Part of the gas stream circulates through the conduit 24 and constitutes the sample stream 25 sent, preferably in continuously, to the spectroscope 22.

If the temperature of the sample stream 25 is lower than a preset temperature threshold (as in normal operating conditions of the urea plant 1), the temperature controller 27 does not operate the temperature-ad usting device 26 and the sample stream 25 reaches the spectroscope 22.

The spectroscope 22 performs qualitative and quantitative analysis on the sample stream 25. If the analysis detects conditions for the possible formation of explosive mixtures, the system 2 generates an alarm signal, on the basis of which the injection device 21 is (manually or automatically) activated for injecting steam ( indicatively at 200-250°C) or another control fluid into the gas stream circulating in the main pipe 20.

The injection of steam or another control fluid raises the temperature of the gas stream, and therefore also that of the sample stream 25, as well as varying its composition, but the system 2 is configured to effectively and correctly operate also in changed conditions.

In fact, if the temperature controller 27 detects, via the temperature sensors 35 and 36, a temperature of the sample stream 25 above the threshold temperature, the temperature controller 27 operates the temperature-adjusting device 26 to cool the sample stream 25 and bring the temperature of the sample stream 25 back below the threshold temperature.

Opportunely, the device 26 then intervenes, via the heating element 37, to slightly heat (a few degrees, indicatively 1- 5°C) the previously cooled sample stream 25 (in any case, keeping the temperature below the threshold temperature) , in order to ward off saturation conditions of sample stream 25. Any condensate fraction of the sample stream 25 falls back into the main pipe 20 through the reflux device 29.

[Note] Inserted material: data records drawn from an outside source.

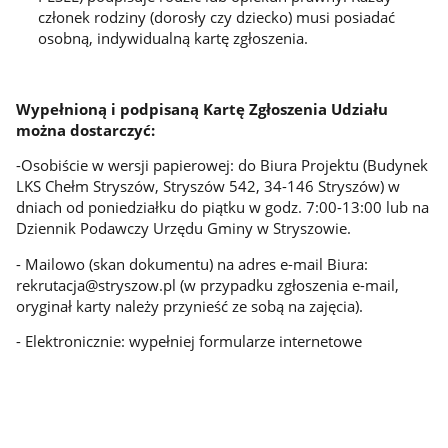
członek rodziny (dorosły czy dziecko) musi posiadać
osobną, indywidualną kartę zgłoszenia.
Wypełnioną i podpisaną Kartę Zgłoszenia Udziału
można dostarczyć:
-Osobiście w wersji papierowej: do Biura Projektu (Budynek
LKS Chełm Stryszów, Stryszów 542, 34-146 Stryszów) w
dniach od poniedziałku do piątku w godz. 7:00-13:00 lub na
Dziennik Podawczy Urzędu Gminy w Stryszowie.
- Mailowo (skan dokumentu) na adres e-mail Biura:
rekrutacja@stryszow.pl (w przypadku zgłoszenia e-mail,
oryginał karty należy przynieść ze sobą na zajęcia).
- Elektronicznie: wypełniej formularze internetowe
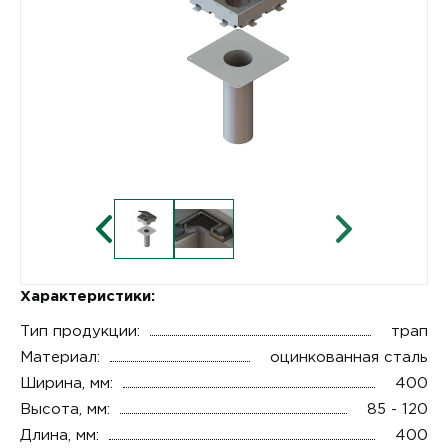
Характеристики:
Тип продукции:
трап
Материал:
оцинкованная сталь
Ширина, мм:
400
Высота, мм:
85 - 120
Длина, мм:
400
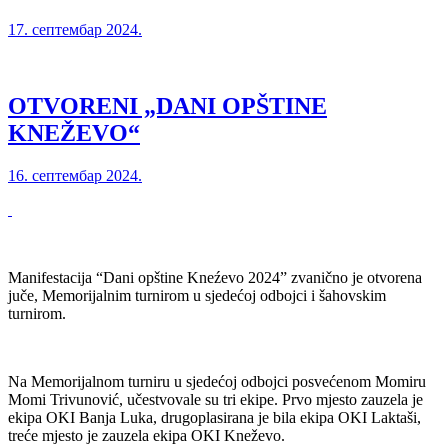
17. септембар 2024.
OTVORENI „DANI OPŠTINE
KNEŽEVO“
16. септембар 2024.
Manifestacija “Dani opštine Kneźevo 2024” zvanično je otvorena
juče, Memorijalnim turnirom u sjedećoj odbojci i šahovskim
turnirom.
Na Memorijalnom turniru u sjedećoj odbojci posvećenom Momiru
Momi Trivunović, učestvovale su tri ekipe. Prvo mjesto zauzela je
ekipa OKI Banja Luka, drugoplasirana je bila ekipa OKI Laktaši,
treće mjesto je zauzela ekipa OKI Kneževo.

The system 2 analyses the sample stream 25. The spectroscope 22 takes measurements at predetermined time intervals, or operates substantially continuously, depending on the measurement and response times of the instrument; the sample stream 25, after having travelled through the conduit 24 and reached the spectroscope 22, returns to the main pipe 20 through the return conduit 41, more specifically (preferably) downstream, in the direction of circulation of the vent gas circulating in the main pipe 20, of the connector 31, or rather of the sampling point where the sample stream 25 is taken from the main pipe 20 and sent to the spectroscope 22. When the system 2 detects that the conditions of possible formation of explosive mixtures have ceased, the system 2 generates an all-clear signal, on the basis of which injection of the control fluid (steam or the like) into the main pipe 20 is (manually or automatically) interrupted.

Finally, it is understood that further modifications and variants can be made regarding the system and method for analysis of vent gas of a urea plant and the urea plant described and illustrated herein without departing from the scope of the appended claims.